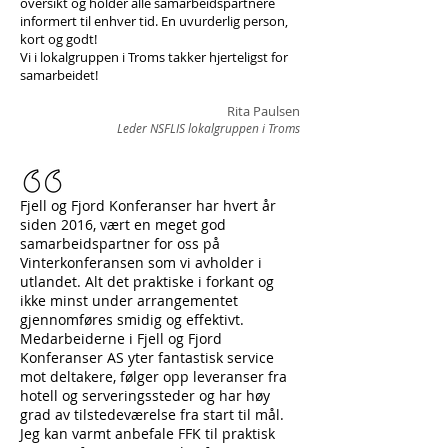
oversikt og holder alle samarbeidspartnere
informert til enhver tid. En uvurderlig person,
kort og godt!
Vi i lokalgruppen i Troms takker hjerteligst for
samarbeidet!
Rita Paulsen
Leder NSFLIS lokalgruppen i Troms
Fjell og Fjord Konferanser har hvert år
siden 2016, vært en meget god
samarbeidspartner for oss på
Vinterkonferansen som vi avholder i
utlandet. Alt det praktiske i forkant og
ikke minst under arrangementet
gjennomføres smidig og effektivt.
Medarbeiderne i Fjell og Fjord
Konferanser AS yter fantastisk service
mot deltakere, følger opp leveranser fra
hotell og serveringssteder og har høy
grad av tilstedeværelse fra start til mål.
Jeg kan varmt anbefale FFK til praktisk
* * * * *
» **Instructions to follow**
When a line carries an image, skip the image and repeat everything else above exactly as written.

» **Reply**
oversikt og holder alle samarbeidspartnere
informert til enhver tid. En uvurderlig person,
kort og godt!
Vi i lokalgruppen i Troms takker hjerteligst for
samarbeidet!
Rita Paulsen
Leder NSFLIS lokalgruppen i Troms
Fjell og Fjord Konferanser har hvert år
siden 2016, vært en meget god
samarbeidspartner for oss på
Vinterkonferansen som vi avholder i
utlandet. Alt det praktiske i forkant og
ikke minst under arrangementet
gjennomføres smidig og effektivt.
Medarbeiderne i Fjell og Fjord
Konferanser AS yter fantastisk service
mot deltakere, følger opp leveranser fra
hotell og serveringssteder og har høy
grad av tilstedeværelse fra start til mål.
Jeg kan varmt anbefale FFK til praktisk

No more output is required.